2014: Bachelor of Design (Interior Design) – QUT
Sarah is a design strategist and educator across both the Faculty of Creative Industries, Education and Social Justice, and the Faculty of Engineering at Queensland University of Technology (QUT). She is also a research member of the Urban Informatics Research Group and the Design Lab at QUT. Sarah specialises in ‘designing for diversity’ and co-design processes, and has significant experience in designing tangible, accessible, and low-fi creative/arts-based community and stakeholder engagement tools for people with varying skill sets, knowledge, and abilities. Sarah has applied this approach to the design of interactive needs assessment activities for youth work settings, as well as for facilitating participant content creation for citizen engagement on urban development processes. In her own PhD project, she designed and tested creative and culturally appropriate methods for engaging with culturally and linguistically diverse women.
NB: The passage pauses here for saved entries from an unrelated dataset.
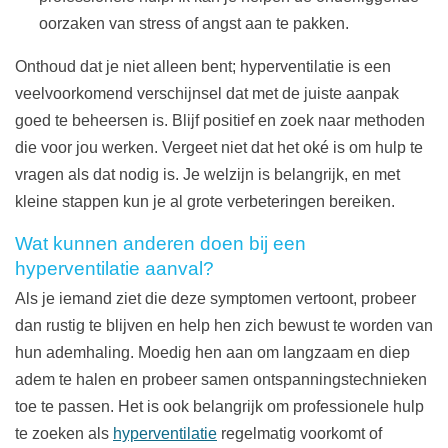
oorzaken van stress of angst aan te pakken.
Onthoud dat je niet alleen bent; hyperventilatie is een
veelvoorkomend verschijnsel dat met de juiste aanpak
goed te beheersen is. Blijf positief en zoek naar methoden
die voor jou werken. Vergeet niet dat het oké is om hulp te
vragen als dat nodig is. Je welzijn is belangrijk, en met
kleine stappen kun je al grote verbeteringen bereiken.
Wat kunnen anderen doen bij een
hyperventilatie aanval?
Als je iemand ziet die deze symptomen vertoont, probeer
dan rustig te blijven en help hen zich bewust te worden van
hun ademhaling. Moedig hen aan om langzaam en diep
adem te halen en probeer samen ontspanningstechnieken
toe te passen. Het is ook belangrijk om professionele hulp
te zoeken als
hyperventilatie
regelmatig voorkomt of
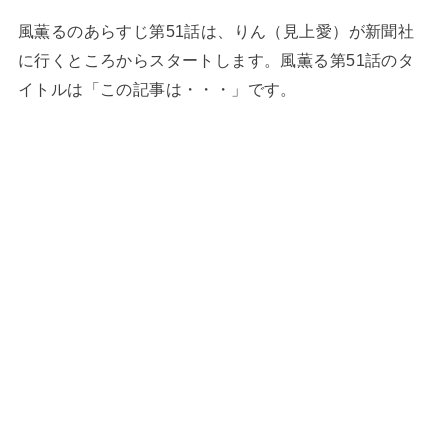
風薫るのあらすじ第51話は、りん（見上愛）が新聞社
に行くところからスタートします。風薫る第51話のタ
イトルは「この記事は・・・」です。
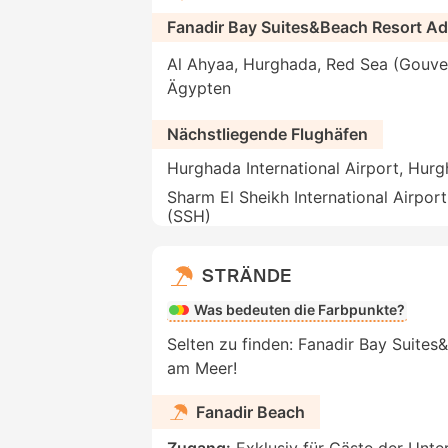
Fanadir Bay Suites&Beach Resort A
Al Ahyaa, Hurghada, Red Sea (Gouve
Ägypten
Nächstliegende Flughäfen
Hurghada International Airport, Hur
Sharm El Sheikh International Airport
(SSH)
STRÄNDE
Was bedeuten die Farbpunkte?
Selten zu finden: Fanadir Bay Suites&
am Meer!
Fanadir Beach
Zugang:
Exklusiv für Gäste der Unte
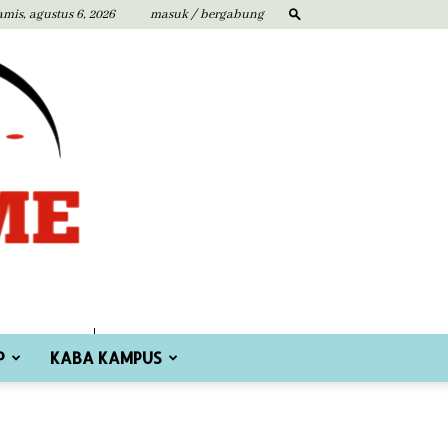
amis, agustus 6, 2026
masuk / bergabung
P
KABA KAMPUS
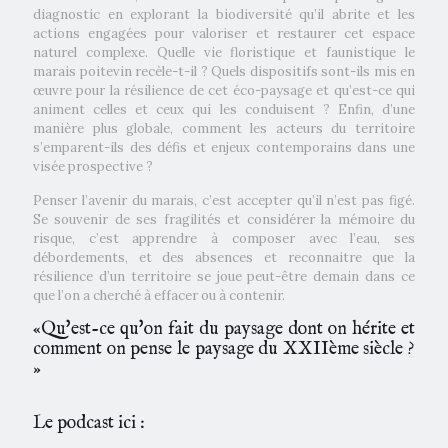
diagnostic en explorant la biodiversité qu’il abrite et les
actions engagées pour valoriser et restaurer cet espace
naturel complexe. Quelle vie floristique et faunistique le
marais poitevin recèle-t-il ? Quels dispositifs sont-ils mis en
œuvre pour la résilience de cet éco-paysage et qu’est-ce qui
animent celles et ceux qui les conduisent ? Enfin, d’une
manière plus globale, comment les acteurs du territoire
s’emparent-ils des défis et enjeux contemporains dans une
visée prospective ?
Penser l’avenir du marais, c’est accepter qu’il n’est pas figé.
Se souvenir de ses fragilités et considérer la mémoire du
risque, c’est apprendre à composer avec l’eau, ses
débordements, et des absences et reconnaitre que la
résilience d’un territoire se joue peut-être demain dans ce
que l’on a cherché à effacer ou à contenir.
«Qu'est-ce qu'on fait du paysage dont on hérite et
comment on pense le paysage du XXIIème siècle ?
»
Le podcast ici :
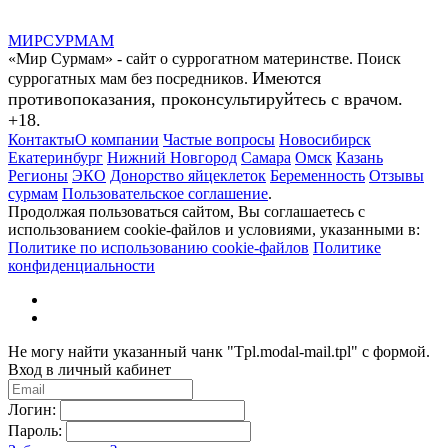
МИР
СУР
МАМ
«Мир Сурмам» - сайт о суррогатном материнстве. Поиск
Имеются
суррогатных мам без посредников.
противопоказания, проконсультируйтесь с врачом.
+18.
Контакты
О компании
Частые вопросы
Новосибирск
Екатеринбург
Нижний Новгород
Самара
Омск
Казань
Регионы
ЭКО
Донорство яйцеклеток
Беременность
Отзывы
сурмам
Пользовательское соглашение
.
Продолжая пользоваться сайтом, Вы соглашаетесь с
использованием cookie-файлов и условиями, указанными в:
Политике по использованию cookie-файлов
Политике
конфиденциальности
Не могу найти указанный чанк "Tpl.modal-mail.tpl" с формой.
Вход в личный кабинет
Логин:
Пароль:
Recently, Sarah has worked on several design research projects within the healthcare sector as part of the Healthcare Excellence AcceLarator (HEAL), including: ‘Co-designing a healing environment for PICU families and staff’, ‘Enhancing access to ‘just’ healthcare for culturally and linguistically diverse clients’, and ‘Connecting rehab services across West Moreton’. In addition to this project, Sarah and is also currently working on a project focused on ‘Redesigning the palliative care experience’ in collaboration with St Vincent’s Health & Aged Care (SVHAC), and another on ‘Co-designing Access in Art & Design Practice’ in collaboration with Artisan.
Sarah Johnstone’s areas of research are:
Co-design, transdisciplinary design, ‘design for diversity’, JEDI (Justice, Equity, Diversity, Inclusion), design justice, pluriversal design, Indigenous perspectives & decolonial theory/research methodologies, intersectional & eco-feminist theories, creative/arts-based engagement & placemaking methodologies, cross-cultural engagement, design for health, wellbeing & social inclusion, relational ontology, empowerment & care theory, and social ecology.